Saturday, November 11, 2006

A New Direction

Now that the BushCo asskicking has commenced in the rest of America, I've been giving some thought as to the direction of this blog. There's many fine blogs on these Internets whose tubes will deliver you all the snark and vitriol, and, let us say it, BushCo asskicking that you might require. I list some of these blogs on this page.

Rather than remain a pile-on blog duplicating those efforts (unless I think of something particularly amusing to write), for some months I've been thinking of focusing on the single most important challenge facing our species:

Energy.

In a planet awash in energy we're still burning the liquified corpses of extinct animals and plants to fuel our civilization. And you and I know that the USA keeps meddling in the Middle East because of the petroleum buried under it. Without the black gold, the Middle East would be as parts of Africa: unstable, bloody, ruled by kleptocracies, and not terribly relevant to the politics of the industrialized world.

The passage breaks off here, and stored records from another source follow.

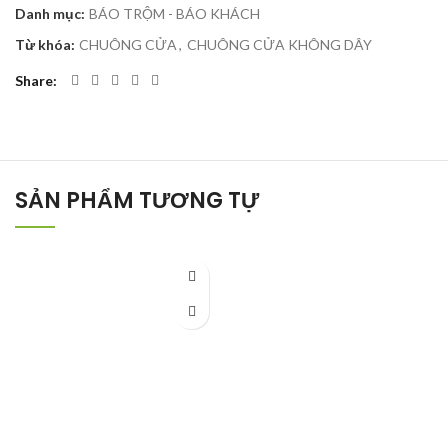
Danh mục:
BÁO TRỘM - BÁO KHÁCH
Từ khóa:
CHUÔNG CỬA
,
CHUÔNG CỬA KHÔNG DÂY
Share
SẢN PHẨM TƯƠNG TỰ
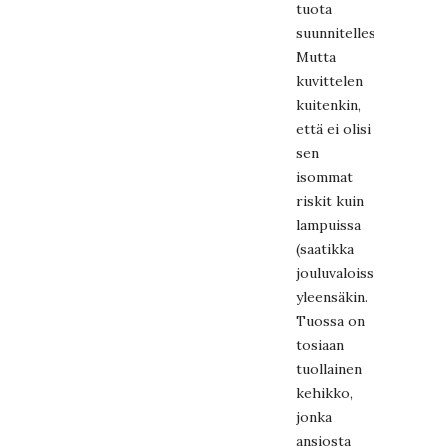
tuota
suunnitellessani.
Mutta
kuvittelen
kuitenkin,
että ei olisi
sen
isommat
riskit kuin
lampuissa
(saatikka
jouluvaloissa!)
yleensäkin.
Tuossa on
tosiaan
tuollainen
kehikko,
jonka
ansiosta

Like any junkie, America's judgment and priorities are distorted by its addiction to oil. Sure, the country can still go to work, eat, sleep, and have sex (for now), but there's always that monkey on its back, whispering "Where's that next fix coming from?"

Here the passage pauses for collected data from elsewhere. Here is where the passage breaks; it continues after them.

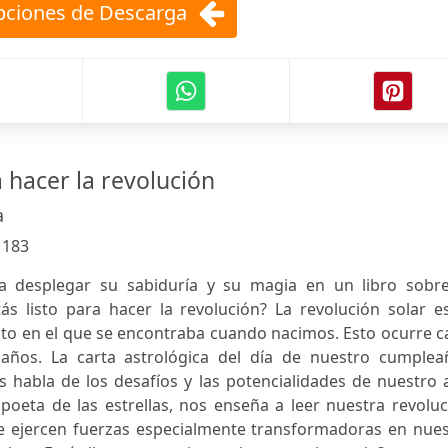
ciones de Descarga
 hacer la revolución
a
:
183
a desplegar su sabiduría y su magia en un libro sobre
tás listo para hacer la revolución? La revolución solar e
unto en el que se encontraba cuando nacimos. Esto ocurre 
ños. La carta astrológica del día de nuestro cumplea
s habla de los desafíos y las potencialidades de nuestro
 poeta de las estrellas, nos enseña a leer nuestra revolu
ue ejercen fuerzas especialmente transformadoras en nues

I'ts time to throw off that monkey and stomp the brains out of the little motherfucker, because he's getting mighty heavy back there and it's difficult for America to think straight when we're rolfing down 26% of the world's energy to support 5% of the world's population.

So, while reserving the right to snark occasionally and point out the worst of political injustices that come to my attention, I'm going to start writing about the challenge of this generation of Americans: Energy Independence.

We can get there. Brazil is energy independent, and you can't tell me that the people who went to the moon and have torn a chunk of a comet from the heavens can't manage to wrest a living from this abundant earth without making it uninhabitable in the process.

The discussion of energy touches on many issues, legal, societal, scientific, and economic, and I'll be exploring those matters as well, because what we're really talking about, under this most urgent of issues, is the proper management of the planet's resources for the survival of the species.

We're sharing one planet. Nothing's going to change that, and humans are now altering this world in fundamental ways that will be irreversible for many generations to come, and may be making the planet unfit for life as we know it. It's time to face that problem squarely, and fix it, because if we continue down the path we're on, it'll be the dinosaurs who were the most successful animals the planet has ever produced.